--- Task input Enclosed Below ---

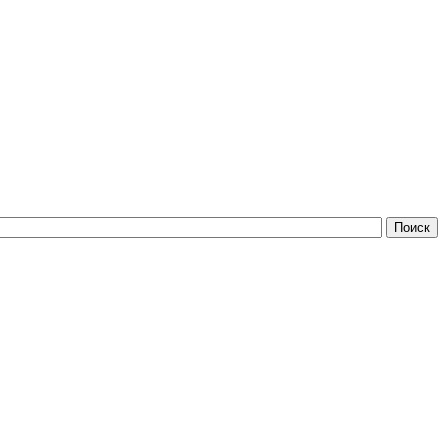
Поиск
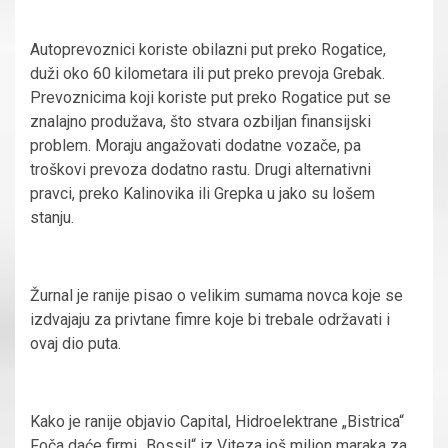
Autoprevoznici koriste obilazni put preko Rogatice,
duži oko 60 kilometara ili put preko prevoja Grebak.
Prevoznicima koji koriste put preko Rogatice put se
znalajno produžava, što stvara ozbiljan finansijski
problem. Moraju angažovati dodatne vozače, pa
troškovi prevoza dodatno rastu. Drugi alternativni
pravci, preko Kalinovika ili Grepka u jako su lošem
stanju.
Žurnal je ranije pisao o velikim sumama novca koje se
izdvajaju za privtane fimre koje bi trebale održavati i
ovaj dio puta.
Kako je ranije objavio Capital, Hidroelektrane „Bistrica“
Foča daće firmi „Bossil“ iz Viteza još milion maraka za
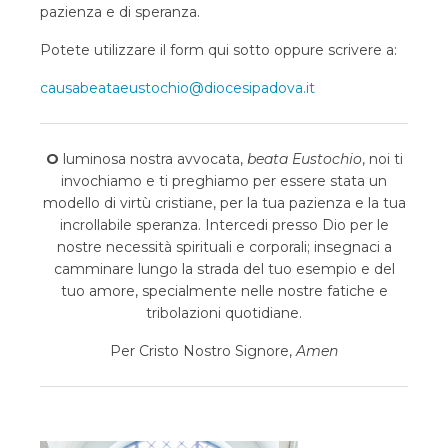
pazienza e di speranza.
Potete utilizzare il form qui sotto oppure scrivere a:
causabeataeustochio@diocesipadova.it
O
luminosa nostra avvocata,
beata Eustochio
, noi ti
invochiamo e ti preghiamo per essere stata un
modello di virtù cristiane, per la tua pazienza e la tua
incrollabile speranza. Intercedi presso Dio per le
nostre necessità spirituali e corporali; insegnaci a
camminare lungo la strada del tuo esempio e del
tuo amore, specialmente nelle nostre fatiche e
tribolazioni quotidiane.
Per Cristo Nostro Signore,
Amen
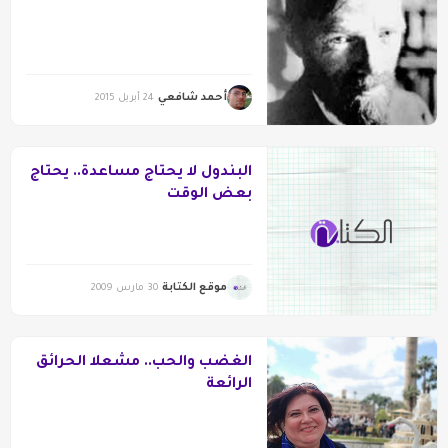
أحمد شافعي
24 أبريل 2015
البندول لا يحتاج مساعدة.. يحتاج
بعض الوقت
موقع الكتابة
30 مارس 2009
الغضب والحب.. مشعلا الحرائق
الرائعة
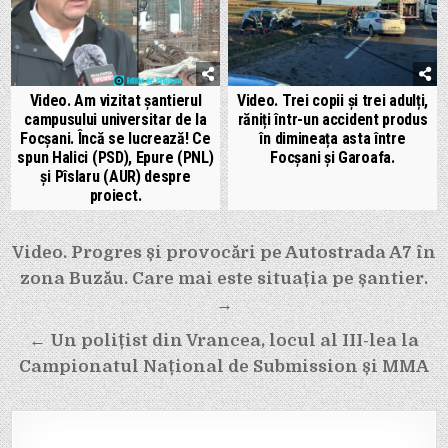
Video. Am vizitat șantierul
Video. Trei copii și trei adulți,
campusului universitar de la
răniți într-un accident produs
Focșani. Încă se lucrează! Ce
în dimineața asta între
spun Halici (PSD), Epure (PNL)
Focșani și Garoafa.
și Pîslaru (AUR) despre
proiect.
Navigare
Video. Progres și provocări pe Autostrada A7 în
în
zona Buzău. Care mai este situația pe șantier.
articole
→
← Un polițist din Vrancea, locul al III-lea la
Campionatul Național de Submission și MMA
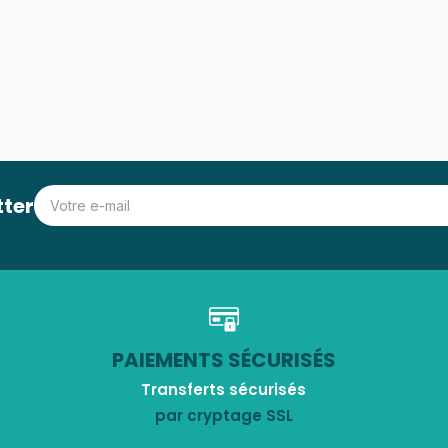
tter
PAIEMENTS SÉCURISÉS
Transferts sécurisés
par cryptage SSL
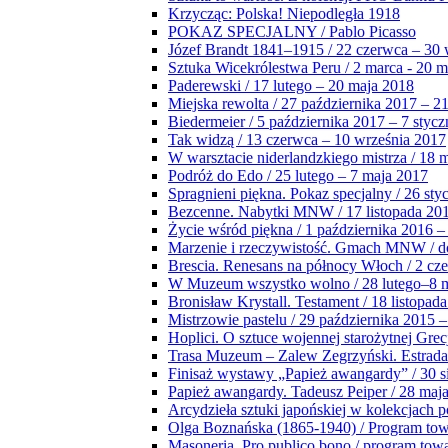
Krzycząc: Polska! Niepodległa 1918
POKAZ SPECJALNY / Pablo Picasso
Józef Brandt 1841–1915 / 22 czerwca – 30 
Sztuka Wicekrólestwa Peru / 2 marca - 20 
Paderewski / 17 lutego – 20 maja 2018
Miejska rewolta / 27 października 2017 – 2
Biedermeier / 5 października 2017 – 7 stycz
Tak widzą / 13 czerwca – 10 września 2017
W warsztacie niderlandzkiego mistrza / 18 
Podróż do Edo / 25 lutego – 7 maja 2017
Spragnieni piękna. Pokaz specjalny / 26 sty
Bezcenne. Nabytki MNW / 17 listopada 201
Życie wśród piękna / 1 października 2016 –
Marzenie i rzeczywistość. Gmach MNW / do
Brescia. Renesans na północy Włoch / 2 cz
W Muzeum wszystko wolno / 28 lutego–8 
Bronisław Krystall. Testament / 18 listopa
Mistrzowie pastelu / 29 października 2015 –
Hoplici. O sztuce wojennej starożytnej Grec
Trasa Muzeum – Zalew Zegrzyński. Estrada
Finisaż wystawy „Papież awangardy” / 30 s
Papież awangardy. Tadeusz Peiper / 28 maja
Arcydzieła sztuki japońskiej w kolekcjach p
Olga Boznańska (1865-1940) / Program to
Masoneria. Pro publico bono / program tow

--- End of Enclosed Task input ---

Find every line of the data that includes the string "Focșani". Copy each of those lines.

Focșani. Încă se lucrează! Ce
Focșani și Garoafa.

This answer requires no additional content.